Facilities that take the time to train employees to recognize and respond to incidental spills can minimize risks to their employees. By stocking appropriate tools and equipment in spill-prone areas, they can also minimize downtime.

Defining Incidental

The Occupational Safety and Health Administration (OSHA) created the hazardous waste operations and emergency response (HAZWOPER) standard to protect several different types of employees, including those who respond to emergency spills in their workplaces. Employees who will take action in the event of an emergency spill must be properly trained to meet the requirements of this standard.

An emergency spill is one that presents a significant safety risk to employees, the community, and/or the environment. Depending on how involved the employee will be during an emergency response, initial training to qualify someone to be an emergency responder can take anywhere from 8 to 40 hours. Annual refreshers are also required so that responders can refresh their knowledge and demonstrate that they still have the skills necessary to protect themselves while responding to emergency spills.

But, when it comes to incidental spills, OSHA allows facilities to incorporate incidental spill response training into other safety trainings, such as hazard communication training. This is permitted because OSHA recognizes that from time to time, things do leak and spill; and every spill is not an emergency. There is no specific time requirement for initial training; and annual refreshers are not required.

One topic that should be covered, however, is how the facility defines “incidental.” In general, an incidental spill is one that can be cleaned up by employees in the work area without external help. Incidental spills are spills that present a low level of risk to the employees who will be responding.

In some cases, the volume of a spill will play a role in determining whether a spill is incidental or an emergency. However, it should not be the sole factor. The hazardous characteristics of chemicals stored and used at the facility, the locations where spills may happen, and employees’ level of training should all be considered when making these decisions.

Supplies

Being prepared to handle incidental spills can, in some cases, prevent them from becoming emergencies. For example, if a spill can be quickly contained so that it does not enter drains or other sensitive areas; it still needs to be cleaned up, but the threat to the environment or sensitive processes is eliminated. If the liquid is flammable or vaporizes quickly, containing it can also minimize the amount of vapors that become airborne, potentially causing exposure limits to be exceeded. Even in areas where no drains or sensitive areas are present or vapor buildup isn’t a concern, being able to quickly contain and clean up a spill minimizes the risk of a slip-and-fall incident and minimizes the amount of space that will need to be cleaned up.

Stocking spill response supplies, such as absorbents, squeegees, mops, and vacuums in areas where liquids are stored, used, transferred, and collected will allow employees to quickly access them when and where they are most needed.

Training

Training should specifically explain how the facility defines an incidental spill, based on the types of chemicals present, their locations, and the employees’ levels of training.
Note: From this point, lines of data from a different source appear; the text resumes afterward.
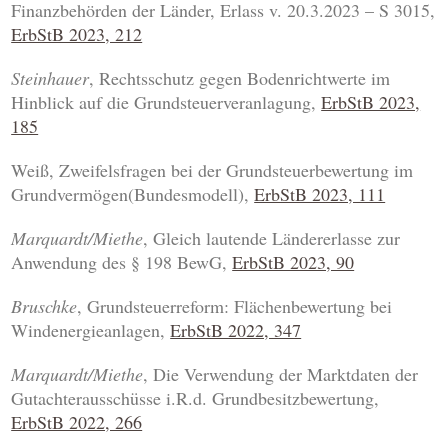
Finanzbehörden der Länder, Erlass v. 20.3.2023 – S 3015,
ErbStB 2023, 212
Steinhauer
, Rechtsschutz gegen Bodenrichtwerte im
Hinblick auf die Grundsteuerveranlagung,
ErbStB 2023,
185
Weiß, Zweifelsfragen bei der Grundsteuerbewertung im
Grundvermögen(Bundesmodell),
ErbStB 2023, 111
Marquardt/Miethe
, Gleich lautende Ländererlasse zur
Anwendung des § 198 BewG,
ErbStB 2023, 90
Bruschke
, Grundsteuerreform: Flächenbewertung bei
Windenergieanlagen,
ErbStB 2022, 347
Marquardt/Miethe
, Die Verwendung der Marktdaten der
Gutachterausschüsse i.R.d. Grundbesitzbewertung,
ErbStB 2022, 266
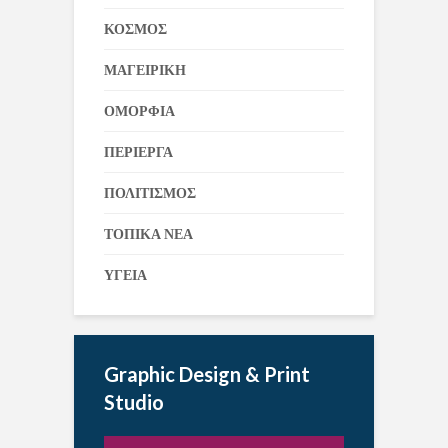
ΚΟΣΜΟΣ
ΜΑΓΕΙΡΙΚΗ
ΟΜΟΡΦΙΑ
ΠΕΡΙΕΡΓΑ
ΠΟΛΙΤΙΣΜΟΣ
ΤΟΠΙΚΑ ΝΕΑ
ΥΓΕΙΑ
Graphic Design & Print
Studio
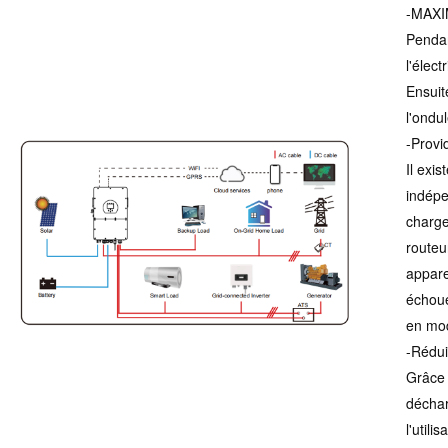
-MAXIM
Pendan
l'élect
Ensuit
l'ondu
-Provi
Il exis
indépe
charges
routeu
apparei
échoue
en mod
-Rédui
Grâce 
déchar
l'util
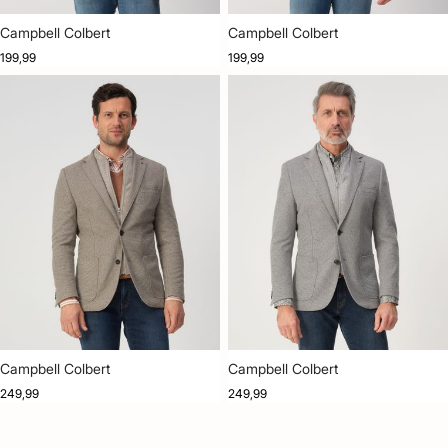
Campbell Colbert
Campbell Colbert
199,99
199,99
Campbell Colbert
Campbell Colbert
249,99
249,99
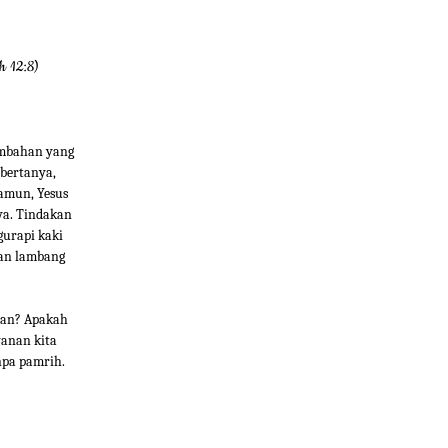
h 12:8)
embahan yang
bertanya,
Namun, Yesus
ya. Tindakan
gurapi kaki
an lambang
han? Apakah
yanan kita
npa pamrih.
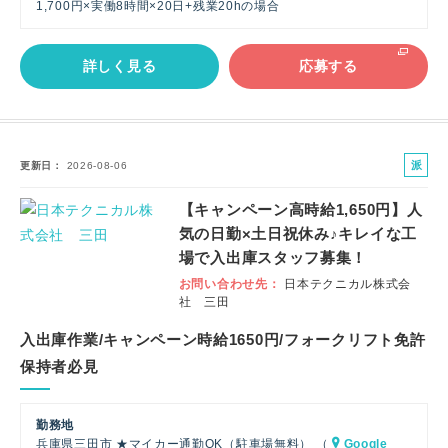
1,700円×実働8時間×20日+残業20hの場合
詳しく見る
応募する
派
更新日
2026-08-06
遣
【キャンペーン高時給1,650円】人
社
気の日勤×土日祝休み♪キレイな工
員
場で入出庫スタッフ募集！
お問い合わせ先
日本テクニカル株式会
社 三田
入出庫作業/キャンペーン時給1650円/フォークリフト免許
保持者必見
勤務地
兵庫県三田市 ★マイカー通勤OK（駐車場無料） （
Google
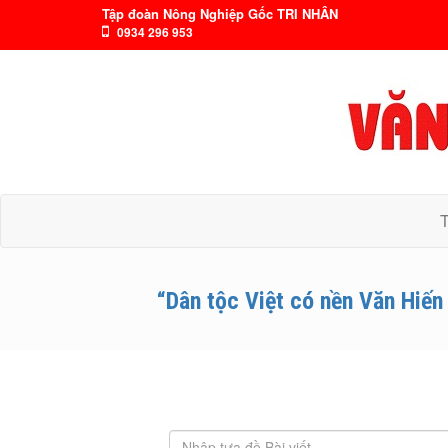
Tập đoàn Nông Nghiệp Gốc TRI NHÂN
0934 296 953
“Dân tộc Việt có nền Văn Hiến 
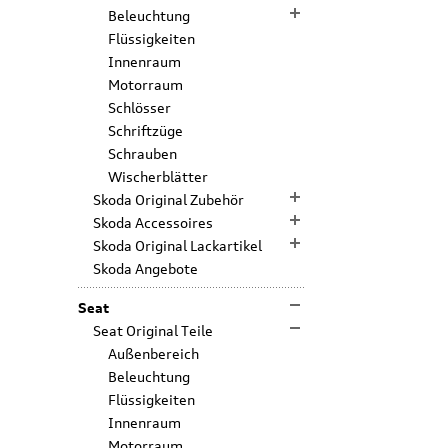
Beleuchtung
Flüssigkeiten
Innenraum
Motorraum
Schlösser
Schriftzüge
Schrauben
Wischerblätter
Skoda Original Zubehör
Skoda Accessoires
Skoda Original Lackartikel
Skoda Angebote
Seat
Seat Original Teile
Außenbereich
Beleuchtung
Flüssigkeiten
Innenraum
Motorraum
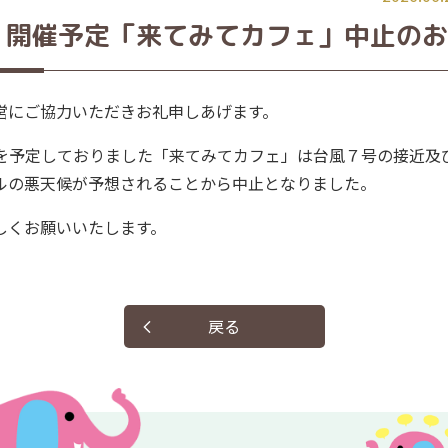
生活支援体制整備事業
いきいきわくわくクラブ
自立相談支援窓口（生活
土）開催予定「来てみてカフェ」中止の
このはな地域見守りタイ
（大阪市介護予防教室）
このはな助けあいの会
困窮者自立相談支援事
自立相談支援窓口（生活
「あいっこ」
業）
困窮者自立相談支援事
生活福祉資金貸付事業
業）
このはな地域見守りタイ
このはな助けあいの会
営にご協力いただきお礼申しあげます。
あんしんさぽーと
「あいっこ」
老人福祉センター
（日常生活自立支援事
このはな地域見守りタイ
業）
開催を予定しておりました「来てみてカフェ」は台風７号の接近及
認知症サポーター・
ルの悪天候が予想されることから中止となりました。
まちの保健室
キャラバンメイト
しくお願いいたします。
戻る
It should also reaffirm that if a spill is an emergency, it needs to be handled by someone with more training.

Even though the risk to employees responding to incidental spills is low, they still need to be taught how to clean up spills correctly and where spill response materials are kept. Take employees to various locations in the facility where response supplies are kept. Demonstrate the proper use of all response items, and allow each employee to practice using them so that when the need arises, they will be more likely to remember what to do.

It is also helpful to teach everyone to report spills, no matter how small. It is very common for employees to clean up a small spill, take care of the spent materials and go on with their day. After two or three such incidents, the response supplies—especially absorbents—quite often have been used and the kit, bin, shelf, or locker where they are kept is empty.

Providing incidental spill response training and stocking absorbents and other supplies that will be needed to respond empowers employees to take care of these spills quickly and efficiently. Incorporating incidental response into job descriptions and establishing protocols for cleaning up spills will help to ensure that the job is done quickly and safely.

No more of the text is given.